(Goal of the exercise) Your answer should be one number: the count of lines in the records that include the word "Long".

(Collected data)
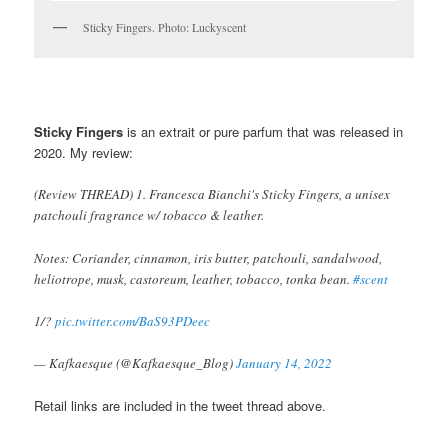
Sticky Fingers. Photo: Luckyscent
Sticky Fingers
is an extrait or pure parfum that was released in
2020. My
review:
(Review THREAD) 1. Francesca Bianchi's Sticky Fingers, a unisex
patchouli fragrance w/ tobacco & leather.
Notes: Coriander, cinnamon, iris butter, patchouli, sandalwood,
heliotrope, musk, castoreum, leather, tobacco, tonka bean.
#scent
1/?
pic.twitter.com/BaS93PDeec
— Kafkaesque (@Kafkaesque_Blog)
January 14, 2022
Retail links are included in the tweet thread above.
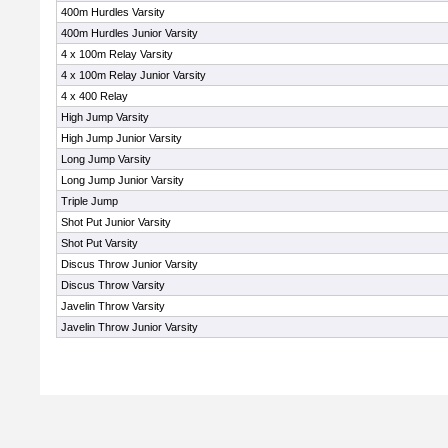
400m Hurdles Varsity
400m Hurdles Junior Varsity
4 x 100m Relay Varsity
4 x 100m Relay Junior Varsity
4 x 400 Relay
High Jump Varsity
High Jump Junior Varsity
Long Jump Varsity
Long Jump Junior Varsity
Triple Jump
Shot Put Junior Varsity
Shot Put Varsity
Discus Throw Junior Varsity
Discus Throw Varsity
Javelin Throw Varsity
Javelin Throw Junior Varsity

(Result of this task) 2